Decisão: ALTERADA A DECISÃO.
Indicações Eventuais: J A REIS IN COD PROC CIV ANOT 1951 V4 PAG18.
Área Temática: DIR CRIM - ABUSO LIBERDADE IMPRENSA.
DIR PROC PENAL.
Legislação Nacional: DL 85-C/75 DE 1975/02/26 ART25 ART26 ART27.
CP886 ART166 PAR1 PAR2 ART407 ART410.
L 15/77 DE 1977/02/24.
CPP29 ART102.
CPC67 ART525.
CP82 ART2 N4 ART165 ART167 N2.
CONST76 ART26.
Sumário: I - Não tem legitimidade para intervir como assistente em crime de injúria contra o Governo o respectivo Presidente do Ministério, considerado como ofendido pessoal.
II - A nulidade resultante da falta de legitimidade processual para a indicação dos meios de prova conduz à impossibilidade de atendimento da mesma, salvo se tal indicação for assumida por quem tenha essa qualidade, ou se o Tribunal, oficiosamente, e com justificação do valor que lhe atribui, determinar a sua manutenção no processo.
III - Antes do julgamento não é lícito ao Tribunal modificar substancialmente os elementos de facto ou alterar a matéria incriminatória constantes de despacho de pronúncia transitado, e, no julgamento, tais alterações só são possíveis dentro dos moldes rigorosos previstos nos artigos 447 e 448 do Código de Processo Penal.
IV - Não são documentos os pareceres que possam ser juntos a uns autos-crimes como elementos adjuvantes da decisão a proferir, pretensos acórdãos de não menos pretensos tribunais sem existência legal, ou fotocópias de livros que se encontrem à venda no mercado.

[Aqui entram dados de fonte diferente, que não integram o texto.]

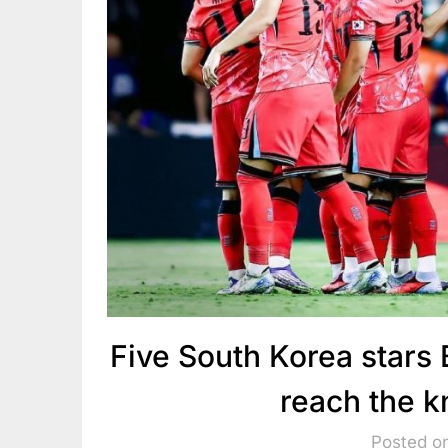
Five South Korea stars
reach the 
Posted o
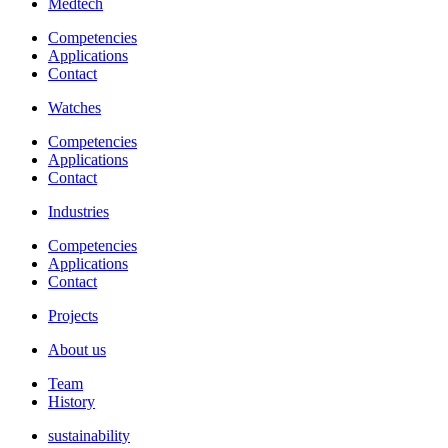
Medtech
Competencies
Applications
Contact
Watches
Competencies
Applications
Contact
Industries
Competencies
Applications
Contact
Projects
About us
Team
History
sustainability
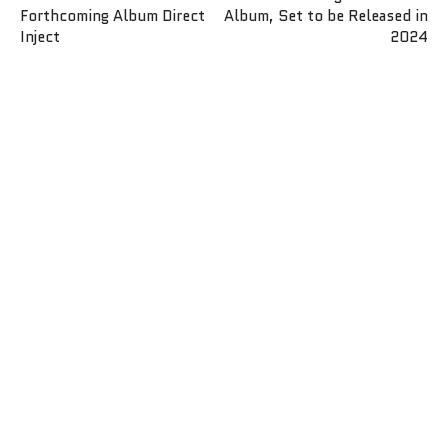
Forthcoming Album Direct
Album, Set to be Released in
Inject
2024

V - Pratica um crime de injúrias o jornalista que, através da imprensa, utiliza expressões que, embora inseridas numa linha política de crítica, são objectiva e subjectivamente ofensivas da honra, dignidade ou consideração de um órgão, organismo ou pessoa, já que o dever de informar e a liberdade de imprensa estão subordinadas à não violação de outros direitos humanos fundamentais, como o direito ao bom nome e reputação.